'Saturdays for Kids' at Oklahoma City museum encourages children's creativity, parents say
Nov 04, 2012 (Menafn - The Oklahoman - McClatchy-Tribune Information Services via COMTEX) --This month's "Saturday for Kids" event sponsored by the National Cowboy & Western Heritage Museum in Oklahoma City featured Oklahoma artist-in-residence Pat Webb.
In a class she titled "Strength of Spirit," Webb taught children ages 4 to 12 how to make picture collages from watercolor paint and copies of photographs from the newly sponsored exhibition, "National Geographic Greatest Photographs of the American West."
Children cut out images from the copies of photographs and pasted them onto paper which they painted. With each image the children associated a word.
"I chose energetic because buffalo have a lot of energy. Smart because when a predator comes buffalo need to know how to escape. And resourceful because when food is scarce buffalo need to find different ways to survive," Alaina Brady, 8, said of her collage, which displayed cut out pictures of buffalo amid a watercolored sunset.
Webb said while they may not know it, the children choose words that describe not only who they see in the pictures but also who they would like to be.
"When the children see images from the American West and imagine what kind of qualities people had to have to survive they get excited. They think 'I have those qualities' or 'I'd like to have those qualities," Webb said.

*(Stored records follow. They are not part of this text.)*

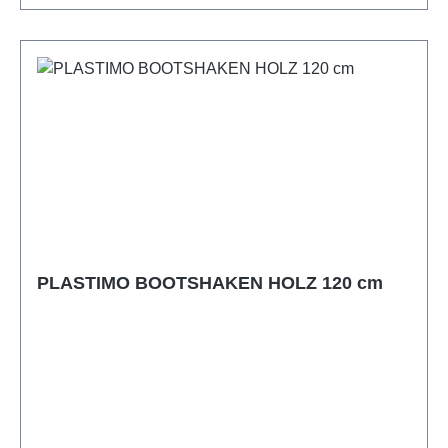
PLASTIMO BOOTSHAKEN HOLZ 120 cm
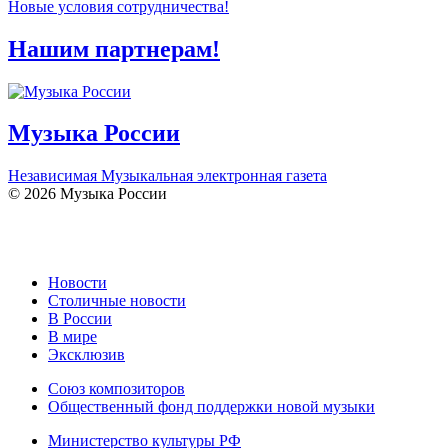
Новые условия сотрудничества!
Нашим партнерам!
Музыка России
Независимая Музыкальная электронная газета
© 2026 Музыка России
Новости
Столичные новости
В России
В мире
Эксклюзив
Союз композиторов
Общественный фонд поддержки новой музыки
Министерство культуры РФ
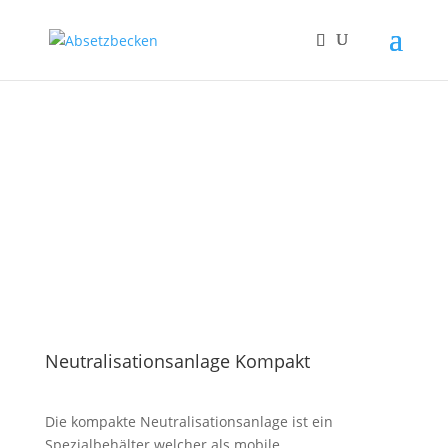
Neutralisationsanlage Kompakt
Die kompakte Neutralisationsanlage ist ein
Spezialbehälter welcher als mobile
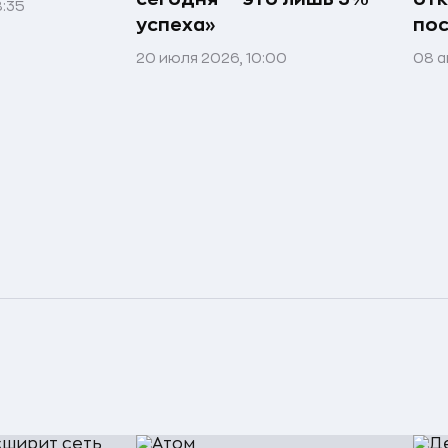
8:35
успеха»
пос
20 июля 2026, 10:00
08 а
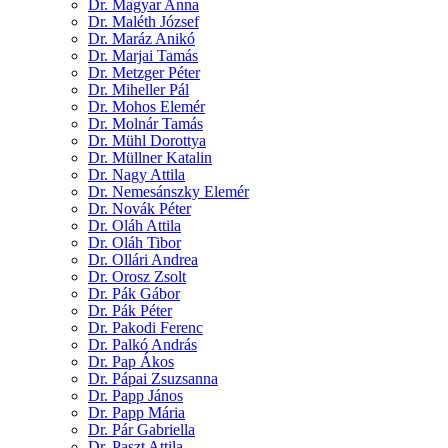
Dr. Magyar Anna
Dr. Maléth József
Dr. Maráz Anikó
Dr. Marjai Tamás
Dr. Metzger Péter
Dr. Miheller Pál
Dr. Mohos Elemér
Dr. Molnár Tamás
Dr. Mühl Dorottya
Dr. Müllner Katalin
Dr. Nagy Attila
Dr. Nemesánszky Elemér
Dr. Novák Péter
Dr. Oláh Attila
Dr. Oláh Tibor
Dr. Ollári Andrea
Dr. Orosz Zsolt
Dr. Pák Gábor
Dr. Pák Péter
Dr. Pakodi Ferenc
Dr. Palkó András
Dr. Pap Ákos
Dr. Pápai Zsuzsanna
Dr. Papp János
Dr. Papp Mária
Dr. Pár Gabriella
Dr. Paszt Attila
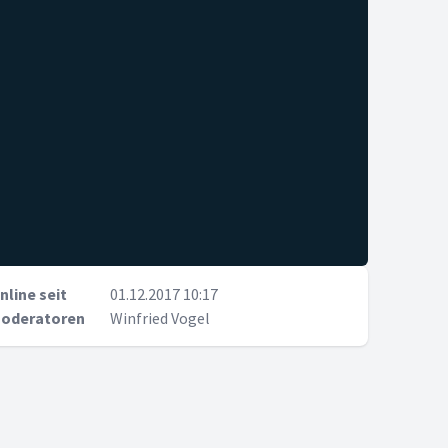
nline seit
01.12.2017 10:17
oderatoren
Winfried Vogel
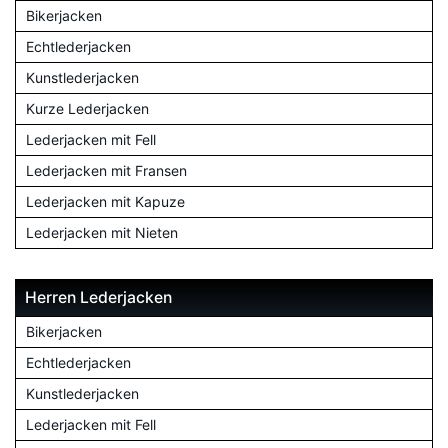
Bikerjacken
Echtlederjacken
Kunstlederjacken
Kurze Lederjacken
Lederjacken mit Fell
Lederjacken mit Fransen
Lederjacken mit Kapuze
Lederjacken mit Nieten
Herren Lederjacken
Bikerjacken
Echtlederjacken
Kunstlederjacken
Lederjacken mit Fell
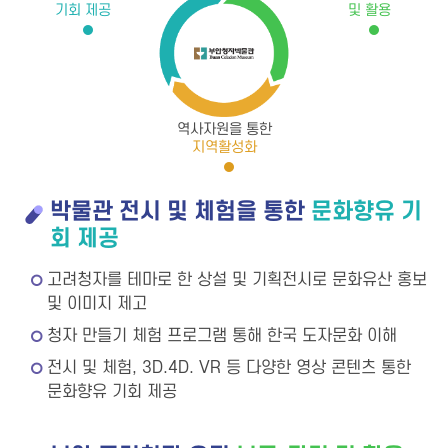
기회 제공
및 활용
역사자원을 통한
지역활성화
박물관 전시 및 체험을 통한
문화향유 기
회 제공
고려청자를 테마로 한 상설 및 기획전시로 문화유산 홍보
및 이미지 제고
청자 만들기 체험 프로그램 통해 한국 도자문화 이해
전시 및 체험, 3D.4D. VR 등 다양한 영상 콘텐츠 통한
문화향유 기회 제공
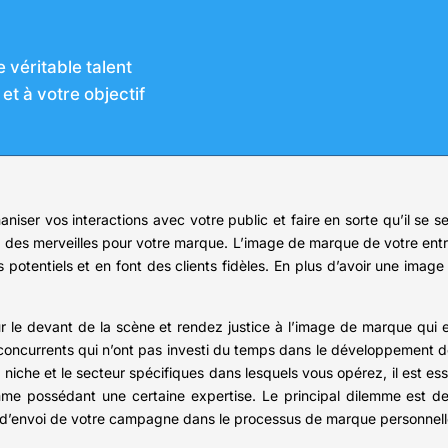
e véritable talent
t à votre objectif
r vos interactions avec votre public et faire en sorte qu’il se se
ire des merveilles pour votre marque. L’image de marque de votre entr
ts potentiels et en font des clients fidèles. En plus d’avoir une imag
 le devant de la scène et rendez justice à l’image de marque qui es
 concurrents qui n’ont pas investi du temps dans le développement d
a niche et le secteur spécifiques dans lesquels vous opérez, il est 
omme possédant une certaine expertise. Le principal dilemme est d
d’envoi de votre campagne dans le processus de marque personnell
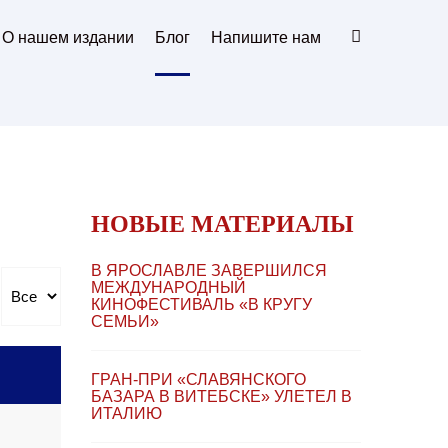
О нашем издании
Блог
Напишите нам
НОВЫЕ МАТЕРИАЛЫ
В ЯРОСЛАВЛЕ ЗАВЕРШИЛСЯ
МЕЖДУНАРОДНЫЙ
КИНОФЕСТИВАЛЬ «В КРУГУ
СЕМЬИ»
ГРАН-ПРИ «СЛАВЯНСКОГО
БАЗАРА В ВИТЕБСКЕ» УЛЕТЕЛ В
ИТАЛИЮ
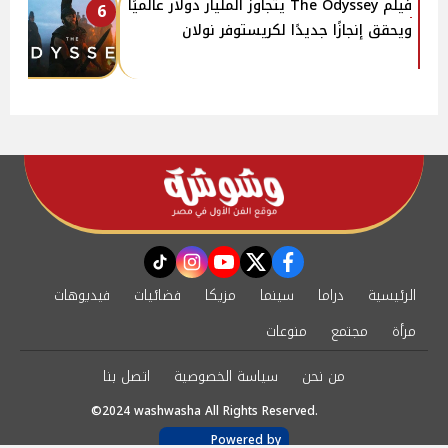
فيلم The Odyssey يتجاوز المليار دولار عالميًا
6
ويحقق إنجازًا جديدًا لكريستوفر نولان
instagram
tiktok
youtube
twitter
facebook
الرئيسية
دراما
سينما
مزيكا
فضائيات
فيديوهات
مرأة
مجتمع
منوعات
من نحن
سياسة الخصوصية
اتصل بنا
©2024 washwasha All Rights Reserved.
Powered by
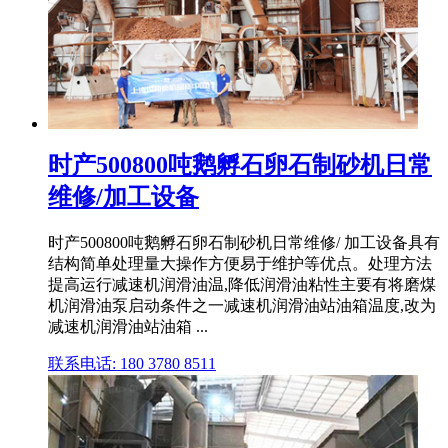
时产500800吨鹅孵石卵石制砂机日常
维修/加工设备
时产500800吨鹅孵石卵石制砂机日常维修/ 加工设备具有
结构简单处理量大操作方便易于维护等优点。处理方法
提高运行减速机润滑油温,降低润滑油粘性主要有将磨煤
机润滑油泵启动条件之一减速机润滑油站油箱温度,改为
减速机润滑油站油箱 ...
联系电话: 180 3780 8511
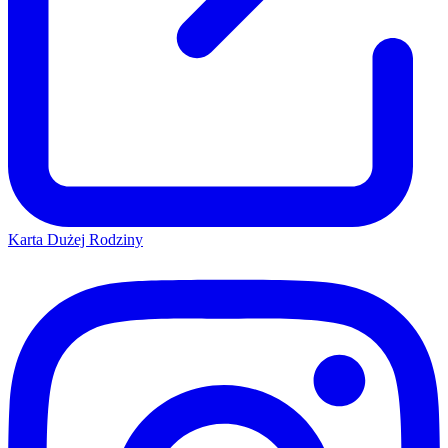
Karta Dużej Rodziny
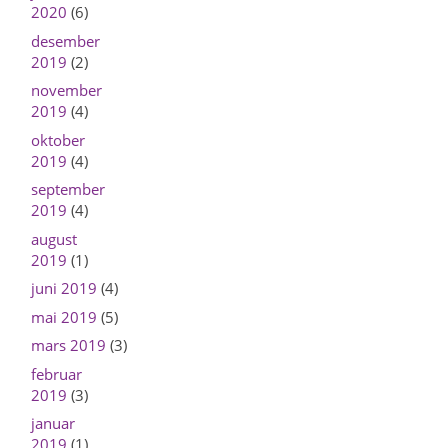
2020
(6)
desember
2019
(2)
november
2019
(4)
oktober
2019
(4)
september
2019
(4)
august
2019
(1)
juni 2019
(4)
mai 2019
(5)
mars 2019
(3)
februar
2019
(3)
januar
2019
(1)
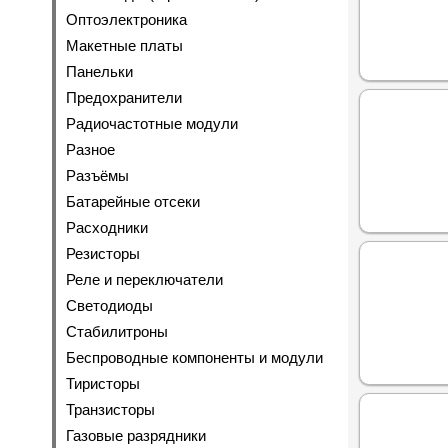
Оптоэлектроника
Макетные платы
Панельки
Предохранители
Радиочастотные модули
Разное
Разъёмы
Батарейные отсеки
Расходники
Резисторы
Реле и переключатели
Светодиоды
Стабилитроны
Беспроводные компоненты и модули
Тиристоры
Транзисторы
Газовые разрядники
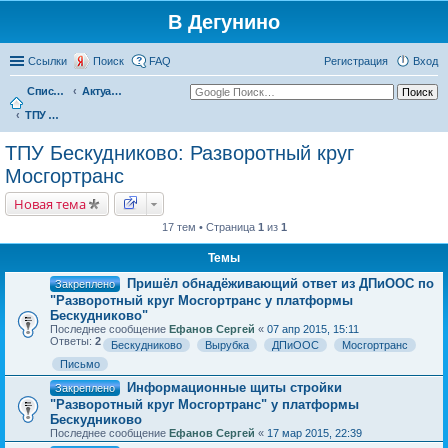
В Дегунино
Ссылки
Поиск
FAQ
Регистрация
Вход
Список форумов
Актуальные вопросы
ТПУ Бескудниково: Разворотный круг Мосгортранс
ТПУ Бескудниково: Разворотный круг
Мосгортранс
Новая тема
17 тем • Страница
1
из
1
Темы
Пришёл обнадёживающий ответ из ДПиООС по
Закреплено
"Разворотный круг Мосгортранс у платформы
Бескудниково"
Последнее сообщение
Ефанов Сергей
«
07 апр 2015, 15:11
Ответы:
2
Бескудниково
Вырубка
ДПиООС
Мосгортранс
Письмо
Информационные щиты стройки
Закреплено
"Разворотный круг Мосгортранс" у платформы
Бескудниково
Последнее сообщение
Ефанов Сергей
«
17 мар 2015, 22:39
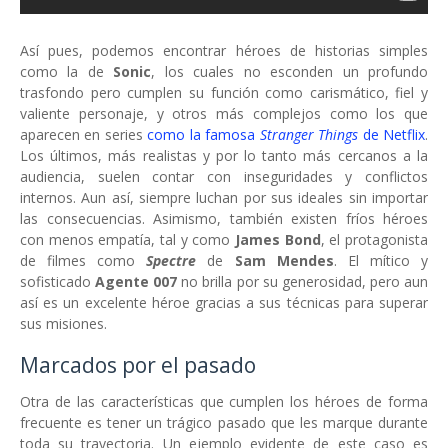
Así pues, podemos encontrar héroes de historias simples
como la de
Sonic
, los cuales no esconden un profundo
trasfondo pero cumplen su función como carismático, fiel y
valiente personaje, y otros más complejos como los que
aparecen en series
como la famosa
Stranger Things
de Netflix
.
Los últimos, más realistas y por lo tanto más cercanos a la
audiencia, suelen contar con inseguridades y conflictos
internos. Aun así, siempre luchan por sus ideales sin importar
las consecuencias. Asimismo, también existen fríos héroes
con menos empatía, tal y como
James Bond
, el protagonista
de filmes como
Spectre
de
Sam Mendes
. El mítico y
sofisticado
Agente 007
no brilla por su generosidad, pero aun
así es un excelente héroe gracias a sus técnicas para superar
sus misiones.
Marcados por el pasado
Otra de las características que cumplen los héroes de forma
frecuente es tener un trágico pasado que les marque durante
toda su trayectoria. Un ejemplo evidente de este caso es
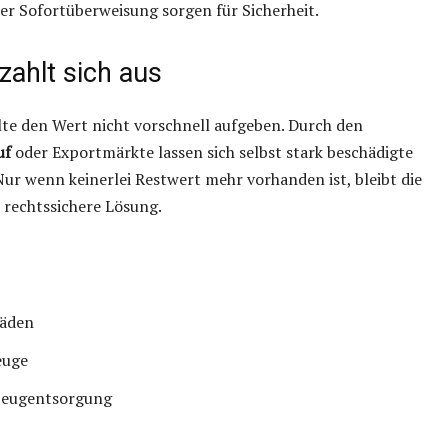
er Sofortüberweisung sorgen für Sicherheit.
zahlt sich aus
te den Wert nicht vorschnell aufgeben. Durch den
uf
oder Exportmärkte lassen sich selbst stark beschädigte
ur wenn keinerlei Restwert mehr vorhanden ist, bleibt die
, rechtssichere Lösung.
häden
euge
zeugentsorgung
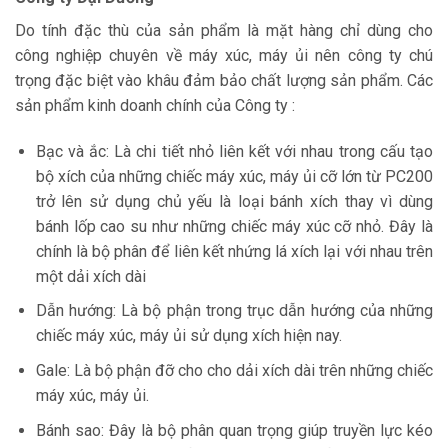
Do tính đặc thù của sản phẩm là mặt hàng chỉ dùng cho
công nghiệp chuyên về máy xúc, máy ủi nên công ty chú
trọng đặc biệt vào khâu đảm bảo chất lượng sản phẩm. Các
sản phẩm kinh doanh chính của Công ty :
Bạc và ắc: Là chi tiết nhỏ liên kết với nhau trong cấu tạo
bộ xích của những chiếc máy xúc, máy ủi cỡ lớn từ PC200
trở lên sử dụng chủ yếu là loại bánh xích thay vì dùng
bánh lốp cao su như những chiếc máy xúc cỡ nhỏ. Đây là
chính là bộ phân để liên kết nhứng lá xích lại với nhau trên
một dải xích dài
Dẫn hướng: Là bộ phận trong trục dẫn hướng của những
chiếc máy xúc, máy ủi sử dụng xích hiện nay.
Gale: Là bộ phận đỡ cho cho dải xích dài trên những chiếc
máy xúc, máy ủi.
Bánh sao: Đây là bộ phân quan trọng giúp truyền lực kéo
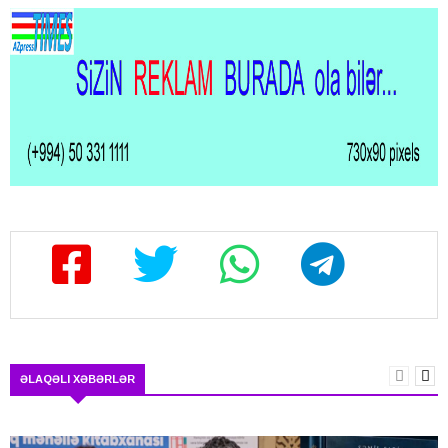
ƏLAQƏLI XƏBƏRLƏR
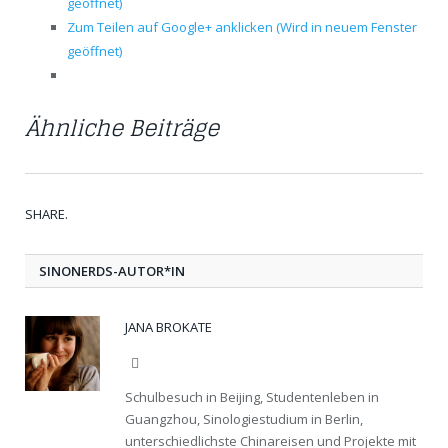
geöffnet)
Zum Teilen auf Google+ anklicken (Wird in neuem Fenster
geöffnet)
Ähnliche Beiträge
SHARE.
Twit
Fac
Goo
Pint
Link
Tum
SINONERDS-AUTOR*IN
JANA BROKATE
Webseite
Schulbesuch in Beijing, Studentenleben in
Guangzhou, Sinologiestudium in Berlin,
unterschiedlichste Chinareisen und Projekte mit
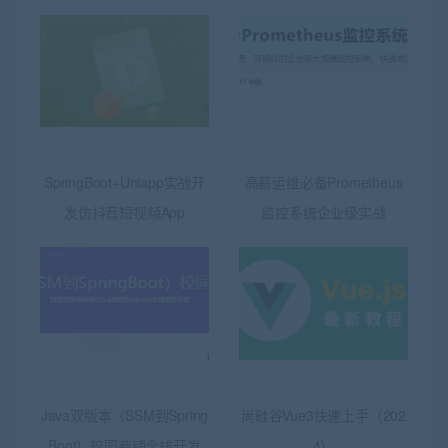
SpringBoot+Uniapp实战开
高薪运维必备Prometheus
发仿抖音短视频App
监控系统企业级实战
Java双版本（SSM到Spring
尚硅谷Vue3快速上手（202
Boot）校园商铺全栈开发
4）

"It's character development. And after all that's art -- to see beauty and make a connection," she said.
If you go
The next "Saturday for Kids" event is at 10 a.m. Dec. 1 and will teach children how to make old-fashioned Christmas ornaments. Participation is free but registration is required. For more information or to make reservations, call Sue McCoy at 478-2250, ext. 264.
Milton McCourtie said the class helps to encourage his daughter Isabella's creativity.
"I was telling my kids the other day that when I was young my teacher would tell me to draw a picture and it was very systematic. Now creativity is encouraged. Everything Bella makes is self-motivated and nontraditional," McCourtie said.
"It's just great for them. And the power of creativity can't be stressed enough. Everything from cars to the chairs they're sitting on come from the thought process they're building right now."
"I used the word adventurous because the people who came here had to be adventurous. And because I like going to different places, too," Isabella McCourtie said.
Sue McCoy, an assistant educator at the museum, said "Saturdays for Kids" is a privately funded program that features different workshops on the first Saturday of each month and is free for children ages 4 to 12 and their parents.
"It's a gift to the community," McCoy said.
McCoy, who has volunteered and worked for the museum for 10 years, said her favorite part of each class is to watch the children's facial expressions as they learn something new.
"For some of them it's the first time they've created anything," she said.